You see, there’s a great bus service here in the keys, and for $4 each way (and only $1 for seniors – as Dick was quick to point out!) we can ride from Marathon to Key west. They pick up just outside the City Marina entrance, and make stops all along the overseas highway (US Route 1) between here and Key West, and several places within Key West itself. It’s a great deal. And if you happen to have a beer with your dinner, you don’t have to worry about it, because the bus driver hasn’t. Instant designated driver.
So yesterday we left Marathon on the 1:27pm southbound, and at three we stepped off in Key West – and had instant culture shock. 

 Holy Duval Street, Batman! 
When you live on a boat, you get used to limited elbow room and lots of quiet time and a generally mellow vibe. It kind of grows on you.

But that’s not Duval street, nor most of Key West, actually. Well, the limited elbow room part is familiar, but instead of a boat with only 130 square feet of space and two people, it’s an island with 206 million square feet and God knows how many people but it looks like they’re all packed into one street (called Duval St.). 

 Breathe in when your neighbor breathes out and get your elbow out of my eye…. It’s busy.

But it was fun. Music (some good, some horrid) is everywhere, restaurants and tourist traps and clothing shops galore, street musicians and magicians, and LOTS of local color. Reminded me of nowhere so much as Provincetown, Massachusetts, actually. REALLY colorful, we’re talking. 
LOTS of restaurants, of course, but being island inspired, everything is heavy on the meat, and we’re avoiding meat…. So yeah, we broke that fast with a stuffed plantain tapas plate, stuffed with beans and rice and a bit of pork. It was mostly plantains and veggies, but that little bit of meat tasted pretty good. I guess a couple ounces of pork won’t poison me for life…

Sunset followed like night after day, and it was pretty cool, watching the sun go down over the Gulf again – it reminds me that we need to get out sailing again, and soon. 

There’s a park on the Western tip of Key West called Mallory Park, and the tourists gather there every evening to watch the sunset and the carnival of musicians and acrobats and hucksters, and then the local sail boats start parading by the piers, back and forth and back and forth…  If you were a teen in the ’50’s (or saw the movie “American Graffiti”), you know what I’m talking about.

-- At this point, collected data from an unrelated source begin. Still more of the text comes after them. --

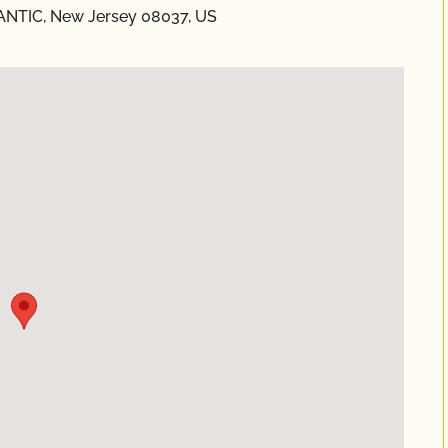
NTIC, New Jersey 08037, US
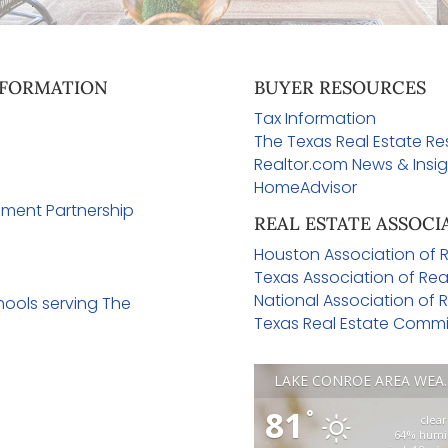
FORMATION
BUYER RESOURCES
Tax Information
n
The Texas Real Estate R
Realtor.com News & Insig
e
HomeAdvisor
ment Partnership
REAL ESTATE ASSOCI
Houston Association of R
Texas Association of Rea
National Association of R
ools serving The
Texas Real Estate Commi
LAKE CONR
81
°
clear
64% humi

And did I mention that Key West has character? Banyan trees and raging bulls and the cutest tourists you’ll find anywhere!

There’s nothing like watching the sunset from your own boat, over a horizon unbroken by any sign of humans as far as you can see. Maybe we’ll take Sionna out there, join the parade.

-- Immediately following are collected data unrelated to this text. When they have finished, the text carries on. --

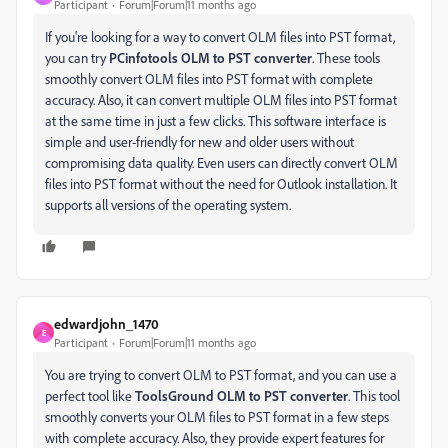
Participant
Forum|Forum|11 months ago
If you're looking for a way to convert OLM files into PST format,
you can try
PCinfotools OLM to PST converter
. These tools
smoothly convert OLM files into PST format with complete
accuracy. Also, it can convert multiple OLM files into PST format
at the same time in just a few clicks. This software interface is
simple and user-friendly for new and older users without
compromising data quality. Even users can directly convert OLM
files into PST format without the need for Outlook installation. It
supports all versions of the operating system.
edwardjohn_1470
E
Participant
Forum|Forum|11 months ago
You are trying to convert OLM to PST format, and you can use a
perfect tool like
ToolsGround OLM to PST converter
. This tool
smoothly converts your OLM files to PST format in a few steps
with complete accuracy. Also, they provide expert features for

And maybe we’ll just keep going west for a day or two, looking for that unbroken horizon.


We Got a Mooring!

Sionna has her own mooring in Boot Key Harbor!  

We got the phone call at 9:30 Tuesday morning, so instead of showers and a lazy breakfast, we spent an hour and a half pulling up our two anchors…

Not paint, or plaster, but muck!

…cleaning off the incredible fine, sticky muck they call “mud” down here, and moving our floating home a half-mile farther into the harbor to capture mooring number D11.  Pulling the anchors took most of that time – those hooks did NOT want to let go of Terra Firma after settling in for four weeks and three storms!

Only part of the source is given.